So at Heroes Con this weekend, the Longbox was revealed. The popular analogy of the moment is that it’s like iTunes, but for comics — that is, it will serve both as a platform for companies to distribute their comics for download and as the software consumers would use to read their downloaded comics.
I’ve written about the idea of digital distribution of comics before, but had only considered a web-based platform because that was what most companies seemed to be experimenting with at the time. And really, I think one of the other reasons I hadn’t considered the iTunes model before is because I couldn’t really see the comics (or manga) industry ever agreeing on a universal solution, especially considering how haphazard and all over the place everyone’s digital model is for anime and television streams and downloads. And yet, how convenient and elegant it would be if they could agree? If you could find all your comics in one place for the super cheap price of $0.99/issue? It’s just about perfect.
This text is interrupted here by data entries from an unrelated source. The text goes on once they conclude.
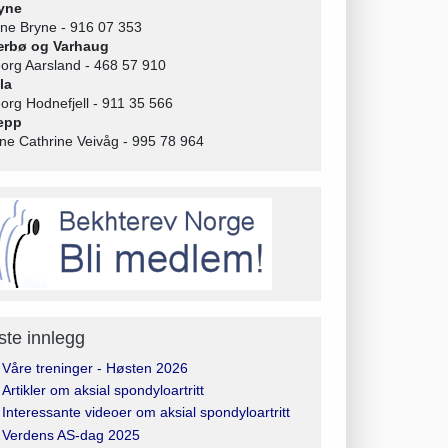
yne
ne Bryne - 916 07 353
rbø og Varhaug
org Aarsland - 468 57 910
la
org Hodnefjell - 911 35 566
epp
ne Cathrine Veivåg - 995 78 964
ste innlegg
Våre treninger - Høsten 2026
Artikler om aksial spondyloartritt
Interessante videoer om aksial spondyloartritt
Verdens AS-dag 2025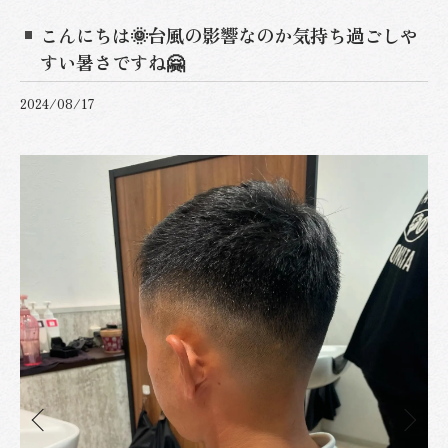
こんにちは🌞台風の影響なのか気持ち過ごしや
すい暑さですね🤗
2024/08/17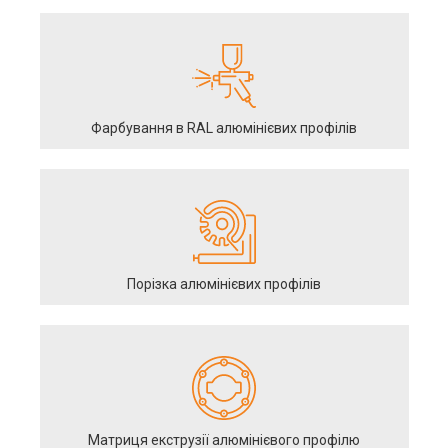
Фарбування в RAL алюмінієвих профілів
Порізка алюмінієвих профілів
Матриця екструзії алюмінієвого профілю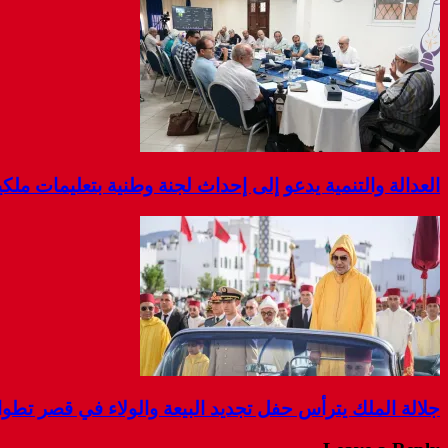
العدالة والتنمية يدعو إلى إحداث لجنة وطنية بتعليمات مل
جلالة الملك يترأس حفل تجديد البيعة والولاء في قصر تطو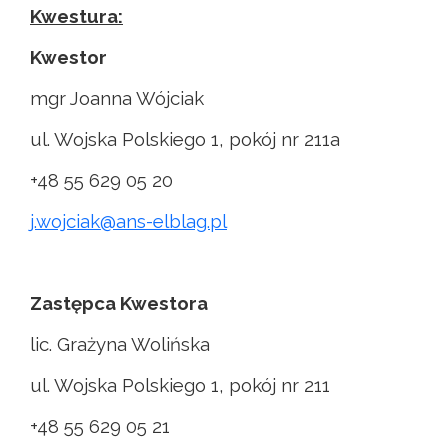
Kwestura:
Kwestor
mgr Joanna Wójciak
ul. Wojska Polskiego 1, pokój nr 211a
+48 55 629 05 20
j.wojciak@ans-elblag.pl
Zastępca Kwestora
lic. Grażyna Wolińska
ul. Wojska Polskiego 1, pokój nr 211
+48 55 629 05 21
With all the comics inflation that’s been happening recently, the price point of the Longbox might be the most attractive feature for both consumers and companies. Marvel has raised its most popular titles from $2.99/issue to $3.99/issue. For me, the three bucks I’d save buying a digital version is well worth sacrificing the novelty of a hard copy, especially when those three bucks add up every Wednesday. I could use that extra money to buy more comics! For graphic novels, if we go by prices set by various current web-models, they might go for anywhere between $2.50 and $4.50 a volume — at least half the price of Viz’s new $9.99 standard and TOKYOPOP’s $10.99. And for companies, since there would be zero printing costs, and since the Longbox supports formats already being used, it isn’t unlikely that they’d see an even bigger profit margin from digital sales.
A lot of people already read comics digitally, whether legally or illegally, so I really don’t think that transition will be much of an issue here. With money tight in everyone’s pocket’s these days, it’s hard to argue tradition with cost, and the publishing industry in general has been declining for a while. When Amazon’s Kindle 2 released in February, my feed reader was bombarded with Slashdot and New York Times articles comparing its surging popularity with that of Apple’s iPod with further comparisons with the music industry in general. And indeed, there do seem to be a lot of similarities, including telltale mistakes. The Longbox does seek to interface with the Kindle, as well as the score of other experimental eReaders like the iPhone, WiiWare, DS, and Xbox Live. The graphic format of comics might make it more challenging to adapt than text, but at this point, I see its acceptance as inevitable, at the very least on computer screens.
The last thing is, of course, content. A few studios are already on board, but no one major yet (ie, no Marvel or DC or Dark Horse, no Viz or TOKYOPOP). I am hoping that this will change soon as news of the Longbox makes its way around. Really, I don’t see any reason for it to fail once the major players sign on — iTunes is a proven success, and I don’t think comics or comics consumers are all that different from music and music consumers. Such a dramatic shift to digital comics will be hard on a lot of people and there will be casualties in the process (comic stores that don’t host D&D games will be the first to go), but as Ron Richards over at iFanboy dramatically puts it, “Digital comics are inevitable. Change or Die.”